After a Commission on Human Rights study showed that new graduates were having a hard time finding work because of their lack of “soft skills” as a consequence of the COVID-19 pandemic, lawmakers are now calling for a review of the K-12 program, the implementation of educational reforms, and the creation of more jobs by government agencies.

Based on findings of the CHR report, new graduates were having a hard time getting hired as many of them lacked soft skills related to empathy, creativity, resilience and communication, as well as practical job skills best honed through face-to-face classes.

“Ten years after it was implemented, we believe the K-12 curriculum needs an honest-to-goodness review to determine the enhancements needed to make it more responsive and relevant to the needs of our students,” Sen. Grace Poe said in an interview with the Inquirer.

Along with Senators Jinggoy Estrada, Juan Edgardo Angara, and Risa Hontiveros, Poe pointed out that problems besetting the country’s education sector had existed for decades, even before the pandemic.

Senator Minority Leader Aquilino Pimentel agreed, saying there should be an assessment of the current curriculum for basic and tertiary education.

Senate Majority Leader Joel Villanueva, a longtime advocate of technical and vocational education, said government agencies should work together to create additional jobs in various sectors. “We have to assist agri-fishing, manufacturing, and other sectors to create new and sustainable jobs, address issues on school-to-work transition and ensure industry-relevant skills and core skills,” he said.

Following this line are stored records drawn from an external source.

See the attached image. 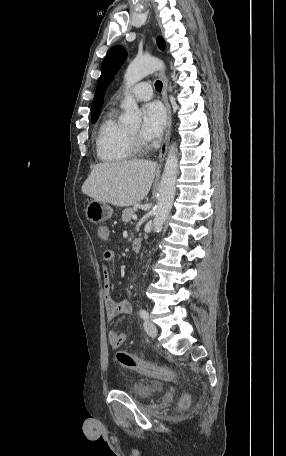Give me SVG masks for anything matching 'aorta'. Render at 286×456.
<instances>
[{
	"mask_svg": "<svg viewBox=\"0 0 286 456\" xmlns=\"http://www.w3.org/2000/svg\"><path fill=\"white\" fill-rule=\"evenodd\" d=\"M162 61L155 57L135 58L128 66L124 79L127 89L139 82L144 77L157 70L163 69ZM125 114L122 117V122L128 125H140L141 111L128 92L124 102ZM178 174V156L177 149L172 145L165 162L164 171L162 174L157 204L154 210L153 227L154 230L161 229L165 223L173 205L176 193V179Z\"/></svg>",
	"mask_w": 286,
	"mask_h": 456,
	"instance_id": "obj_1",
	"label": "aorta"
}]
</instances>
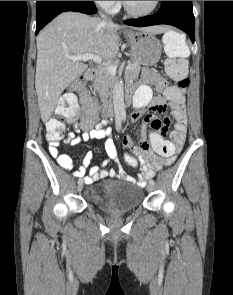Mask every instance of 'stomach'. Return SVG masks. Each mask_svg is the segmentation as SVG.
<instances>
[{
  "label": "stomach",
  "instance_id": "obj_1",
  "mask_svg": "<svg viewBox=\"0 0 233 295\" xmlns=\"http://www.w3.org/2000/svg\"><path fill=\"white\" fill-rule=\"evenodd\" d=\"M156 34L152 30L124 32L133 58L144 66L155 65L160 60L162 48Z\"/></svg>",
  "mask_w": 233,
  "mask_h": 295
}]
</instances>
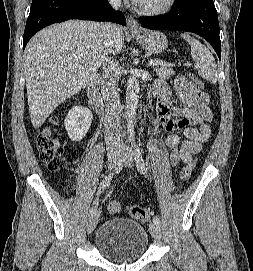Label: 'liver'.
I'll return each instance as SVG.
<instances>
[{
  "label": "liver",
  "instance_id": "1",
  "mask_svg": "<svg viewBox=\"0 0 253 271\" xmlns=\"http://www.w3.org/2000/svg\"><path fill=\"white\" fill-rule=\"evenodd\" d=\"M109 52L124 45L123 29L115 25ZM107 48L99 23L69 20L35 34L24 52V75L31 123L39 129L66 99L94 80Z\"/></svg>",
  "mask_w": 253,
  "mask_h": 271
}]
</instances>
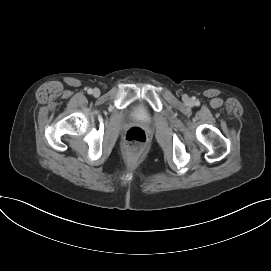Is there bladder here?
<instances>
[{"instance_id":"31cf9c89","label":"bladder","mask_w":271,"mask_h":271,"mask_svg":"<svg viewBox=\"0 0 271 271\" xmlns=\"http://www.w3.org/2000/svg\"><path fill=\"white\" fill-rule=\"evenodd\" d=\"M133 118L140 120V121H148L149 120V114L147 111L141 107H137L133 110L132 113Z\"/></svg>"}]
</instances>
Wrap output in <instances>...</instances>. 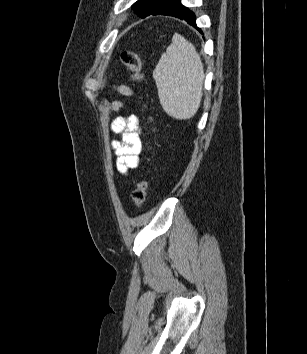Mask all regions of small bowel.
<instances>
[{
    "label": "small bowel",
    "instance_id": "1",
    "mask_svg": "<svg viewBox=\"0 0 307 354\" xmlns=\"http://www.w3.org/2000/svg\"><path fill=\"white\" fill-rule=\"evenodd\" d=\"M118 91L125 96L133 94L132 90L126 85L119 86ZM112 108L118 110L121 108V103L115 102ZM111 129L121 137L120 140H113L111 146L116 155V168L119 173L125 175L140 163L143 144L139 119L135 115L119 117L112 122Z\"/></svg>",
    "mask_w": 307,
    "mask_h": 354
}]
</instances>
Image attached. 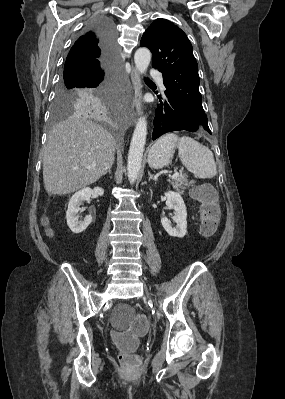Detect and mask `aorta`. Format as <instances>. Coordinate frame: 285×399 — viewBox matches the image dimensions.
Masks as SVG:
<instances>
[{
  "label": "aorta",
  "mask_w": 285,
  "mask_h": 399,
  "mask_svg": "<svg viewBox=\"0 0 285 399\" xmlns=\"http://www.w3.org/2000/svg\"><path fill=\"white\" fill-rule=\"evenodd\" d=\"M151 61V52L148 48H139L134 55V62L136 69L140 74L146 72ZM147 137V121L144 116L140 117L136 123V127L131 139L128 160H127V170L128 179L131 184L135 183L137 180L141 162L143 157V152L145 149Z\"/></svg>",
  "instance_id": "762f6f07"
}]
</instances>
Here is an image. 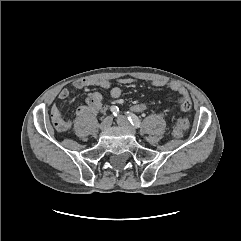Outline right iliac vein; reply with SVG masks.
Returning a JSON list of instances; mask_svg holds the SVG:
<instances>
[{"instance_id":"63e3f726","label":"right iliac vein","mask_w":241,"mask_h":241,"mask_svg":"<svg viewBox=\"0 0 241 241\" xmlns=\"http://www.w3.org/2000/svg\"><path fill=\"white\" fill-rule=\"evenodd\" d=\"M111 123H112V117L111 116L105 117L100 124V129L101 130L108 129L111 126Z\"/></svg>"}]
</instances>
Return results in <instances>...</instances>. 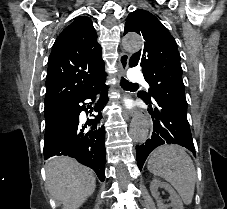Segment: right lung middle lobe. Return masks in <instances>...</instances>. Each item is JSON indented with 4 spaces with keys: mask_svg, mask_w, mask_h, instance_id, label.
<instances>
[{
    "mask_svg": "<svg viewBox=\"0 0 227 209\" xmlns=\"http://www.w3.org/2000/svg\"><path fill=\"white\" fill-rule=\"evenodd\" d=\"M62 109V105L51 106L45 108V120L49 123Z\"/></svg>",
    "mask_w": 227,
    "mask_h": 209,
    "instance_id": "dd1d6c3e",
    "label": "right lung middle lobe"
}]
</instances>
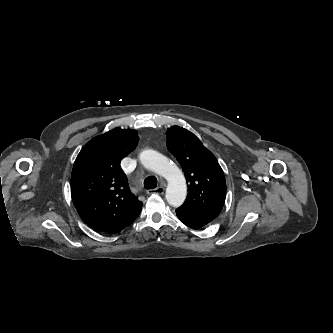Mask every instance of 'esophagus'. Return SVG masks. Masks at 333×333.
I'll return each mask as SVG.
<instances>
[{
  "label": "esophagus",
  "instance_id": "obj_1",
  "mask_svg": "<svg viewBox=\"0 0 333 333\" xmlns=\"http://www.w3.org/2000/svg\"><path fill=\"white\" fill-rule=\"evenodd\" d=\"M163 194L164 193V187L160 186L155 189L147 190V194Z\"/></svg>",
  "mask_w": 333,
  "mask_h": 333
}]
</instances>
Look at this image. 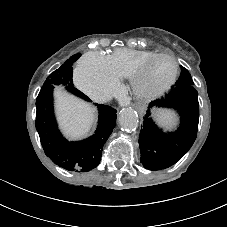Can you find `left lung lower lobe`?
<instances>
[{
    "mask_svg": "<svg viewBox=\"0 0 227 227\" xmlns=\"http://www.w3.org/2000/svg\"><path fill=\"white\" fill-rule=\"evenodd\" d=\"M198 92L194 85L173 86L162 98L152 101L141 126L140 161L146 169L161 170L178 162L193 145L199 121ZM155 107L173 108L180 116L175 132H163L151 118Z\"/></svg>",
    "mask_w": 227,
    "mask_h": 227,
    "instance_id": "0a47b994",
    "label": "left lung lower lobe"
}]
</instances>
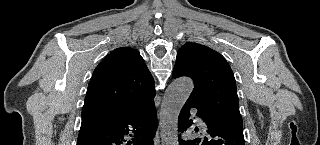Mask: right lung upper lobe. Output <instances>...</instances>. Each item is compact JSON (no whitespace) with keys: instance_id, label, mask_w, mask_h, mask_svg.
Listing matches in <instances>:
<instances>
[{"instance_id":"1","label":"right lung upper lobe","mask_w":320,"mask_h":145,"mask_svg":"<svg viewBox=\"0 0 320 145\" xmlns=\"http://www.w3.org/2000/svg\"><path fill=\"white\" fill-rule=\"evenodd\" d=\"M155 96L154 80L138 50L121 47L96 67L88 85L81 125L128 117Z\"/></svg>"}]
</instances>
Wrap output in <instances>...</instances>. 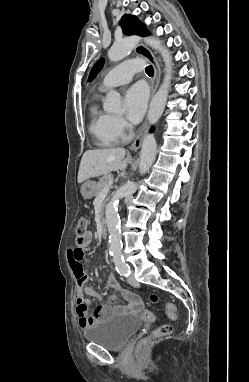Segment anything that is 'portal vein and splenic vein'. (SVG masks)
I'll list each match as a JSON object with an SVG mask.
<instances>
[{"label":"portal vein and splenic vein","mask_w":249,"mask_h":382,"mask_svg":"<svg viewBox=\"0 0 249 382\" xmlns=\"http://www.w3.org/2000/svg\"><path fill=\"white\" fill-rule=\"evenodd\" d=\"M113 185V181H109L107 186L103 189L104 192H108L110 187Z\"/></svg>","instance_id":"1"}]
</instances>
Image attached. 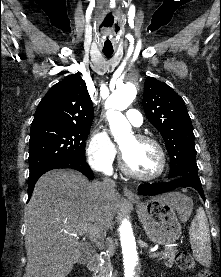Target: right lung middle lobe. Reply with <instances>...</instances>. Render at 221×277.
Masks as SVG:
<instances>
[{"label": "right lung middle lobe", "instance_id": "right-lung-middle-lobe-1", "mask_svg": "<svg viewBox=\"0 0 221 277\" xmlns=\"http://www.w3.org/2000/svg\"><path fill=\"white\" fill-rule=\"evenodd\" d=\"M91 126L40 125L31 127L30 175L69 160L85 161V140Z\"/></svg>", "mask_w": 221, "mask_h": 277}]
</instances>
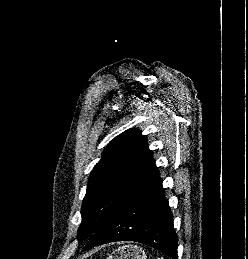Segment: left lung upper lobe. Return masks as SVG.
<instances>
[{
  "label": "left lung upper lobe",
  "instance_id": "1",
  "mask_svg": "<svg viewBox=\"0 0 248 259\" xmlns=\"http://www.w3.org/2000/svg\"><path fill=\"white\" fill-rule=\"evenodd\" d=\"M162 182L146 136L127 130L114 138L89 176L78 239L92 237L119 212Z\"/></svg>",
  "mask_w": 248,
  "mask_h": 259
}]
</instances>
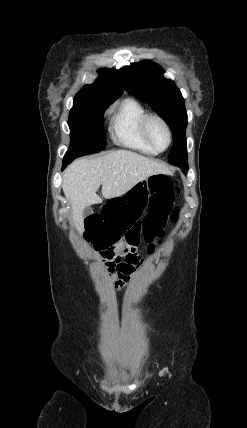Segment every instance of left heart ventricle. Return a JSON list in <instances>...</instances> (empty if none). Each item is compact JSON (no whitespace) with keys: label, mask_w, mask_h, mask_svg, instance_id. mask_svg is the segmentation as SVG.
<instances>
[{"label":"left heart ventricle","mask_w":247,"mask_h":428,"mask_svg":"<svg viewBox=\"0 0 247 428\" xmlns=\"http://www.w3.org/2000/svg\"><path fill=\"white\" fill-rule=\"evenodd\" d=\"M150 135L158 148H165L168 144V135L164 127L159 122H152L150 125Z\"/></svg>","instance_id":"obj_1"}]
</instances>
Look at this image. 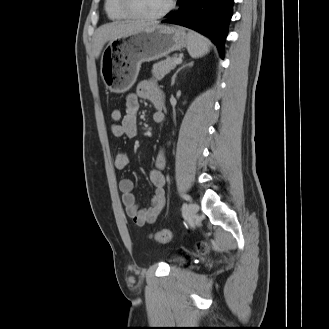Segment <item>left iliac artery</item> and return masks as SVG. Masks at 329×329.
I'll return each mask as SVG.
<instances>
[{"mask_svg": "<svg viewBox=\"0 0 329 329\" xmlns=\"http://www.w3.org/2000/svg\"><path fill=\"white\" fill-rule=\"evenodd\" d=\"M182 198L185 199V200H187V201L191 200V197L189 195H187V194H183L182 195Z\"/></svg>", "mask_w": 329, "mask_h": 329, "instance_id": "obj_1", "label": "left iliac artery"}]
</instances>
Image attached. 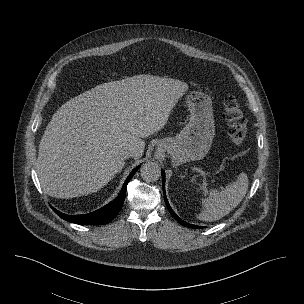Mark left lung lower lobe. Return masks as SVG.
<instances>
[{
	"label": "left lung lower lobe",
	"instance_id": "0a47b994",
	"mask_svg": "<svg viewBox=\"0 0 304 304\" xmlns=\"http://www.w3.org/2000/svg\"><path fill=\"white\" fill-rule=\"evenodd\" d=\"M162 186H163V191H164V199H165V203L166 206L169 210V212L171 213V215L180 222V224H182L183 226L189 227V228H202L201 226H197V225H192V224H188L185 221L181 220L176 214L175 212L172 210V208L170 207L168 200L166 198V194H165V173L164 171H162Z\"/></svg>",
	"mask_w": 304,
	"mask_h": 304
}]
</instances>
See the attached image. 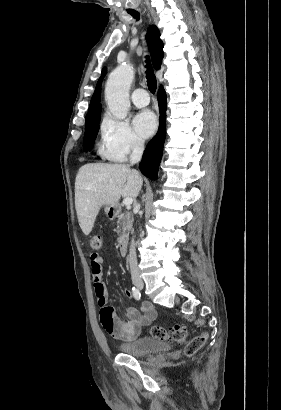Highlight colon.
<instances>
[{"label":"colon","instance_id":"colon-1","mask_svg":"<svg viewBox=\"0 0 281 410\" xmlns=\"http://www.w3.org/2000/svg\"><path fill=\"white\" fill-rule=\"evenodd\" d=\"M91 248L94 250H100L102 248V238L99 235H94L91 238L90 242ZM112 311L111 310H104L102 312V324L104 329H111L112 322L111 317ZM150 334L153 338L168 341V342H175V343H186L185 344V354L187 356L195 355L206 343L207 341V334L202 332L191 340H187V329L184 325L175 324L170 326L169 328H164L162 326H152L150 329Z\"/></svg>","mask_w":281,"mask_h":410}]
</instances>
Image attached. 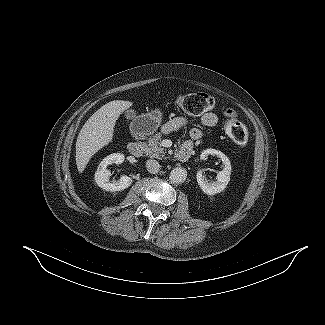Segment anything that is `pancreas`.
I'll list each match as a JSON object with an SVG mask.
<instances>
[{"label":"pancreas","mask_w":325,"mask_h":325,"mask_svg":"<svg viewBox=\"0 0 325 325\" xmlns=\"http://www.w3.org/2000/svg\"><path fill=\"white\" fill-rule=\"evenodd\" d=\"M162 135L160 133L152 136L145 146V153L151 158L162 159L165 156L166 149L161 145Z\"/></svg>","instance_id":"cf45deb5"}]
</instances>
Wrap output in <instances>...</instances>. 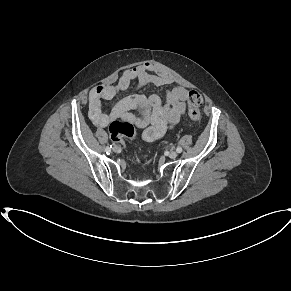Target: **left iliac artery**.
<instances>
[{"label": "left iliac artery", "mask_w": 291, "mask_h": 291, "mask_svg": "<svg viewBox=\"0 0 291 291\" xmlns=\"http://www.w3.org/2000/svg\"><path fill=\"white\" fill-rule=\"evenodd\" d=\"M176 151H177L178 153H181V152H182V148H181V147H177V148H176Z\"/></svg>", "instance_id": "1"}]
</instances>
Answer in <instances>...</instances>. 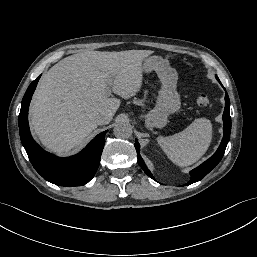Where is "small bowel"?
<instances>
[{"label":"small bowel","instance_id":"obj_1","mask_svg":"<svg viewBox=\"0 0 257 257\" xmlns=\"http://www.w3.org/2000/svg\"><path fill=\"white\" fill-rule=\"evenodd\" d=\"M173 72H174L175 75L181 76V75L184 74L185 69H184L183 66L177 65V66L174 67Z\"/></svg>","mask_w":257,"mask_h":257}]
</instances>
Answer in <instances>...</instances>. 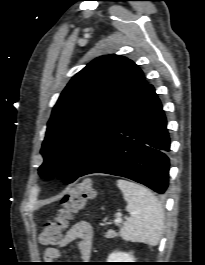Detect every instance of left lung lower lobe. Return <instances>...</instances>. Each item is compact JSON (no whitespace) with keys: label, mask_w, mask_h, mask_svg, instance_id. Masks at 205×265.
Listing matches in <instances>:
<instances>
[{"label":"left lung lower lobe","mask_w":205,"mask_h":265,"mask_svg":"<svg viewBox=\"0 0 205 265\" xmlns=\"http://www.w3.org/2000/svg\"><path fill=\"white\" fill-rule=\"evenodd\" d=\"M170 139L154 87L144 94L78 177L91 173L122 176L157 193L168 187ZM77 177V178H78Z\"/></svg>","instance_id":"left-lung-lower-lobe-1"}]
</instances>
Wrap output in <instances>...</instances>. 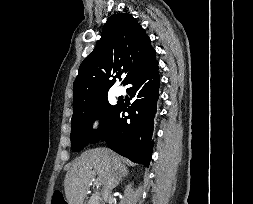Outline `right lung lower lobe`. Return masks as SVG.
Here are the masks:
<instances>
[{
	"label": "right lung lower lobe",
	"instance_id": "1",
	"mask_svg": "<svg viewBox=\"0 0 253 204\" xmlns=\"http://www.w3.org/2000/svg\"><path fill=\"white\" fill-rule=\"evenodd\" d=\"M124 85H130L127 91L130 93V98L135 100L128 108L126 103H118L100 140L105 141L120 155L148 167L152 154L153 119L160 85L154 49ZM125 112L129 113L126 117H124Z\"/></svg>",
	"mask_w": 253,
	"mask_h": 204
}]
</instances>
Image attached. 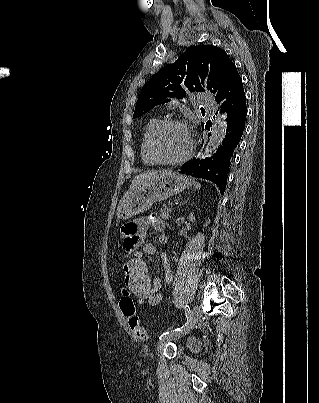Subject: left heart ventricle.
I'll return each mask as SVG.
<instances>
[{"label":"left heart ventricle","instance_id":"obj_1","mask_svg":"<svg viewBox=\"0 0 319 403\" xmlns=\"http://www.w3.org/2000/svg\"><path fill=\"white\" fill-rule=\"evenodd\" d=\"M188 148V133L180 126H168L156 138L155 149L164 159L180 158L188 151Z\"/></svg>","mask_w":319,"mask_h":403}]
</instances>
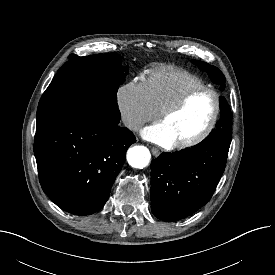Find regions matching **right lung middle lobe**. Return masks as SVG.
<instances>
[{
	"mask_svg": "<svg viewBox=\"0 0 275 275\" xmlns=\"http://www.w3.org/2000/svg\"><path fill=\"white\" fill-rule=\"evenodd\" d=\"M118 55H70L42 95L36 131L67 116L90 113L119 122L117 96L127 75Z\"/></svg>",
	"mask_w": 275,
	"mask_h": 275,
	"instance_id": "right-lung-middle-lobe-1",
	"label": "right lung middle lobe"
}]
</instances>
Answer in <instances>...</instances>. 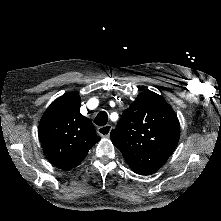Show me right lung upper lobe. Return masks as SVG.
Here are the masks:
<instances>
[{
	"label": "right lung upper lobe",
	"instance_id": "right-lung-upper-lobe-1",
	"mask_svg": "<svg viewBox=\"0 0 221 221\" xmlns=\"http://www.w3.org/2000/svg\"><path fill=\"white\" fill-rule=\"evenodd\" d=\"M80 96L66 94L53 102L39 124V138L49 161L60 169L76 167L100 137L80 114Z\"/></svg>",
	"mask_w": 221,
	"mask_h": 221
}]
</instances>
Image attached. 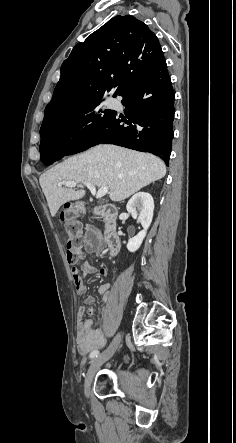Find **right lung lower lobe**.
Segmentation results:
<instances>
[{
	"instance_id": "obj_1",
	"label": "right lung lower lobe",
	"mask_w": 236,
	"mask_h": 443,
	"mask_svg": "<svg viewBox=\"0 0 236 443\" xmlns=\"http://www.w3.org/2000/svg\"><path fill=\"white\" fill-rule=\"evenodd\" d=\"M125 117L115 111L69 145L44 146L40 159L50 165L100 143L150 152L169 164L173 138L174 91L164 56L121 94Z\"/></svg>"
}]
</instances>
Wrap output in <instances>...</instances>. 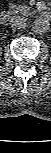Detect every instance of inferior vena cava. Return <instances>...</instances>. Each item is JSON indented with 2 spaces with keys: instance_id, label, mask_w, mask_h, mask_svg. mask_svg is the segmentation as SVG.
I'll use <instances>...</instances> for the list:
<instances>
[{
  "instance_id": "obj_1",
  "label": "inferior vena cava",
  "mask_w": 51,
  "mask_h": 153,
  "mask_svg": "<svg viewBox=\"0 0 51 153\" xmlns=\"http://www.w3.org/2000/svg\"><path fill=\"white\" fill-rule=\"evenodd\" d=\"M10 25L14 29H22L27 25V18L24 16H13L10 20Z\"/></svg>"
}]
</instances>
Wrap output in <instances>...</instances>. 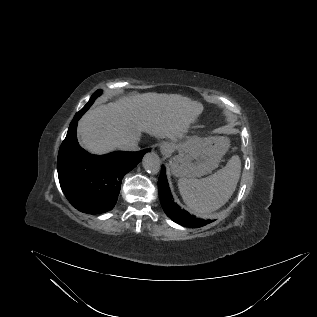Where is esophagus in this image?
Returning a JSON list of instances; mask_svg holds the SVG:
<instances>
[{"instance_id":"1","label":"esophagus","mask_w":317,"mask_h":317,"mask_svg":"<svg viewBox=\"0 0 317 317\" xmlns=\"http://www.w3.org/2000/svg\"><path fill=\"white\" fill-rule=\"evenodd\" d=\"M171 151H172V148H171V146L168 145V144H163V145L160 146V153H161L163 156L168 155Z\"/></svg>"}]
</instances>
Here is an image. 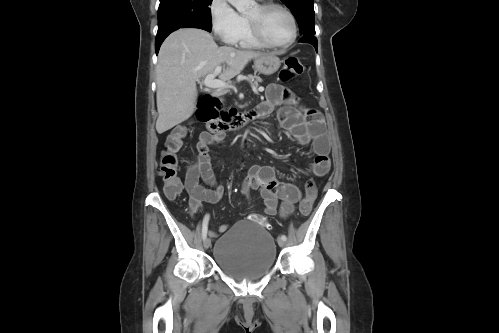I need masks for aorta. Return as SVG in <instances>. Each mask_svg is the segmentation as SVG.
<instances>
[{
	"label": "aorta",
	"mask_w": 499,
	"mask_h": 333,
	"mask_svg": "<svg viewBox=\"0 0 499 333\" xmlns=\"http://www.w3.org/2000/svg\"><path fill=\"white\" fill-rule=\"evenodd\" d=\"M228 2L240 13L246 12L254 4V0H228Z\"/></svg>",
	"instance_id": "1"
}]
</instances>
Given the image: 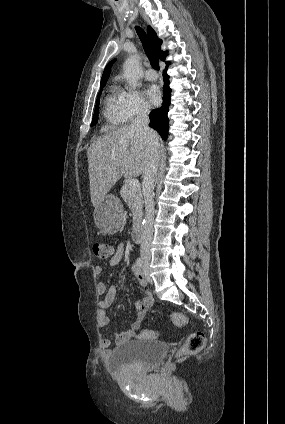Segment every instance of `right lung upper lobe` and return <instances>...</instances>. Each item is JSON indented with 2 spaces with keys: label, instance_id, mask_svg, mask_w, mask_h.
Returning <instances> with one entry per match:
<instances>
[{
  "label": "right lung upper lobe",
  "instance_id": "right-lung-upper-lobe-1",
  "mask_svg": "<svg viewBox=\"0 0 285 424\" xmlns=\"http://www.w3.org/2000/svg\"><path fill=\"white\" fill-rule=\"evenodd\" d=\"M147 33H148V36L150 37V39H151V42H152V44H153V47H154V49H155V51L157 52V54H158V57L162 60V61H164L165 60V54L167 53V52H163L161 49H160V46H161V44H162V40L161 39H159L158 37H157V35H156V33H155V31L150 27V26H148V29H147ZM115 62V60H113V61H111L106 67H105V69H104V72H103V75H102V79H101V86H105V84H106V82H107V80H108V78H109V74H110V67L112 66V64ZM168 63V62H167Z\"/></svg>",
  "mask_w": 285,
  "mask_h": 424
}]
</instances>
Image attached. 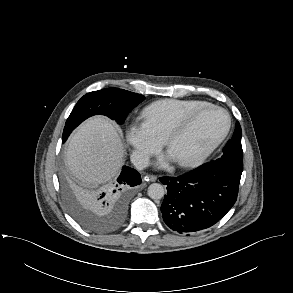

Angara, on the other hand, said that appropriate state agencies should craft better programs not just in teaching students soft skills, but also in addressing other concerns, such as poor reading comprehension.

Hontiveros said the ongoing Second Congressional Commission on Education must be able to come up with a “game-changing strategy” in solving the education sector’s “wicked problem.” “The last thing we need is an employment crisis on top of an education crisis,” she noted.

Rep. Joey Salceda observed that the CHR report is consistent with the findings of other global studies showing that learning suffered as students were forced to study in isolation.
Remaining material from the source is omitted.